[Records for this exercise]:
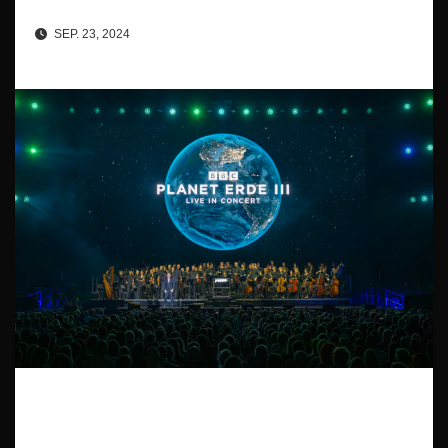
SEP. 23, 2024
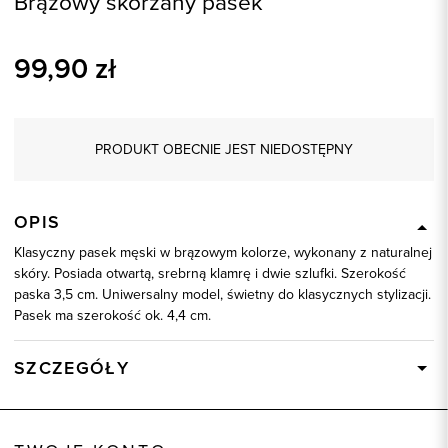
Brązowy skórzany pasek
99,90
zł
PRODUKT OBECNIE JEST NIEDOSTĘPNY
OPIS
Klasyczny pasek męski w brązowym kolorze, wykonany z naturalnej
skóry. Posiada otwartą, srebrną klamrę i dwie szlufki. Szerokość
paska 3,5 cm. Uniwersalny model, świetny do klasycznych stylizacji.
Pasek ma szerokość ok. 4,4 cm.
SZCZEGÓŁY
Wysyłka
Dostępny wkrótce
Kod produktu:
70942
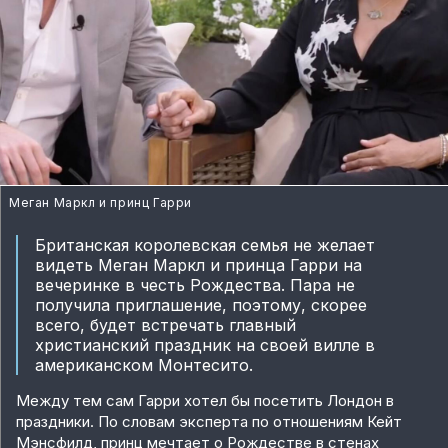
Меган Маркл и принц Гарри
Британская королевская семья не желает
видеть Меган Маркл и принца Гарри на
вечеринке в честь Рождества. Пара не
получила приглашение, поэтому, скорее
всего, будет встречать главный
христианский праздник на своей вилле в
американском Монтесито.
Между тем сам Гарри хотел бы посетить Лондон в
праздники. По словам эксперта по отношениям Кейт
Мэнсфилд, принц мечтает о Рождестве в стенах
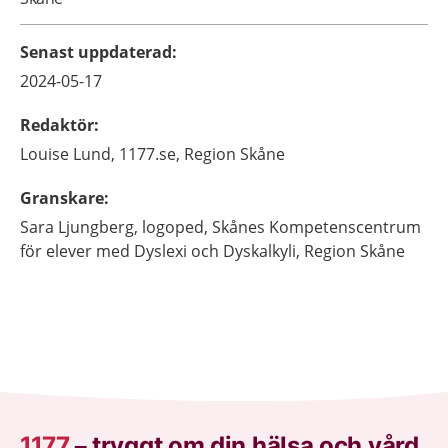
Senast uppdaterad
:
2024-05-17
Redaktör
:
Louise
Lund,
1177.se, Region Skåne
Granskare
:
Sara
Ljungberg,
logoped,
Skånes Kompetenscentrum
för elever med Dyslexi och Dyskalkyli,
Region Skåne
1177
–
tryggt om din hälsa och vård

[Description of the task]: Go through the listing above and find each line containing the string "Маркл"; copy those lines.

[Reply]:
Меган Маркл и принц Гарри
видеть Меган Маркл и принца Гарри на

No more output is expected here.